Format numbers in VB

This is a FAQ for VB Beginners that deals with the problem of numbers that have more digits after the decimal point than you want to use or display.

Topics covered are:


a. Use the "Fixed" Format and Format$
b. Use the "Standard" Format and Format$
c. Use Format$ and your own settings
d. Use FormatNumber
e. Use the Round Function

Sometimes calculations in your project will result in numbers with a lot of decimal places - users input numbers with multiple digits after the decimal point or the calculation throws up a long list of decimal digits that you don't want or need you want to restrict these numbers to, say, 2 decimal places, here are a few ways you can do this:


a. Use the "Fixed" Format and Format$

This example takes a user input from a textbox and performs a calculation on it. The result, correct to 2 decimal places, is shown in a label. If your project needs are different, you can adapt the code as necessary.

Add a textbox (Text1), a commandbutton(Command1) and a Label (Label1) to a form, then copy and paste this code:-

Code:Option Explicit
Dim lngDemoNo As Double

Private Sub Form_Load()
Text1 = 123764.76464646 ' You can change this at run time if you want
lngDemoNo = Text1 * 3.142 ' Create some demo data
End Sub

Private Sub Command1_Click()
' For demo purposes, display the result
Label1 = "Your Input Number * Pi = " & Format$(lngDemoNo, "Fixed")
End Sub


b. Use the "Standard" Format and Format$

The only difference to the above is that this will insert commas if the value of the number is greater than 999 (ie. 1,000.00 instead of 1000.00).

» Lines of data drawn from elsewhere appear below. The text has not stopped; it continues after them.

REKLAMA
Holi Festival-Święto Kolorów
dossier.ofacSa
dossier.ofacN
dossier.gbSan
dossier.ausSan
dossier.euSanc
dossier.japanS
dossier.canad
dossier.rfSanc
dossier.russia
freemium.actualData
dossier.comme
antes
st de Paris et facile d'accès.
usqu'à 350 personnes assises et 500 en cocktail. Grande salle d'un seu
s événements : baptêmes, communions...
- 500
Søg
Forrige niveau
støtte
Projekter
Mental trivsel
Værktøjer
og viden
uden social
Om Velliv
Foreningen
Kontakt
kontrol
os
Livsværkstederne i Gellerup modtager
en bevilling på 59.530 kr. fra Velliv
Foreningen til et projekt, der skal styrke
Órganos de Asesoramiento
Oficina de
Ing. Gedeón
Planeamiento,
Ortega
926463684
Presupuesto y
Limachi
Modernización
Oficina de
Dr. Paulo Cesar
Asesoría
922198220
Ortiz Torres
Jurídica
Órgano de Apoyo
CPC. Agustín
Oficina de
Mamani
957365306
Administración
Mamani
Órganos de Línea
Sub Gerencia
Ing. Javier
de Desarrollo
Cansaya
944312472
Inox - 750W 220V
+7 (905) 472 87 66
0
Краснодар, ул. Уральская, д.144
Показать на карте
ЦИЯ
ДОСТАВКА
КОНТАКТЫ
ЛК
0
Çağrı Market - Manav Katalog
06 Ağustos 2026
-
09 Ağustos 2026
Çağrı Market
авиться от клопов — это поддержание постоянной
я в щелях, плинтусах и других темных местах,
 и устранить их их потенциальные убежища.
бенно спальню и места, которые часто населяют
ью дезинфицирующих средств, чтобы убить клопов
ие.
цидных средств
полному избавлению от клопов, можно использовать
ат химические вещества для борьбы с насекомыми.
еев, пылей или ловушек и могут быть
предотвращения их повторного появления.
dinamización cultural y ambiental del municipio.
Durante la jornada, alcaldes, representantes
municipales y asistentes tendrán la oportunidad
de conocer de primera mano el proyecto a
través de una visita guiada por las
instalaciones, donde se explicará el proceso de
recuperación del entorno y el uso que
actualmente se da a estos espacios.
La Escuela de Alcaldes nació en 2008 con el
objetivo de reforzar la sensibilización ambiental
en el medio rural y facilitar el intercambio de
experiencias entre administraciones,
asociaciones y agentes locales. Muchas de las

You can recyle the code example above and just change the code line in the Command1_Click event to:

Code:Label1 = "Your Input Number * Pi = " & Format$(lngDemoNo, "Standard")


c. Use Format$ and your own settings

You can force the result to appear in whatever format you like by using Format$ and creating the settings yourself. Re-use the first example and change the code line in the Command1_Click Event to:

Code:Label1 = "Your Input Number * Pi = " & Format$(lngDemoNo, "0.000")

Notice that I have put three zeros after the decimal point, so the resulting label display is shown correct to three decimal places. You can, of course, change this to whatever suits your purposes.


d. Use FormatNumber

You can also use the FormatNumber Function provided by VB. This function will accept several arguments that can be used to present a number in different ways, but we will just use one in this FAQ.

Once again, replace the Command Button code line with this one:

Code:Label1 = "Your Input Number * Pi = " & FormatNumber(lngDemoNo, 3)

The "3" digit is the number of decimal places to use. Again, you can change this to whatever you want.


e. Use the Round Function

Similar to most of the above options, the Round Function will return a value set to the number of places you decide and will round the last digit up or down.

The replacement code line in this case is:

Code:Label1 = "Your Input Number * Pi = " & Round(lngDemoNo, 2)

So there you have various ways of achieving the same thing – dictating how many digits you want to have after the decimal point.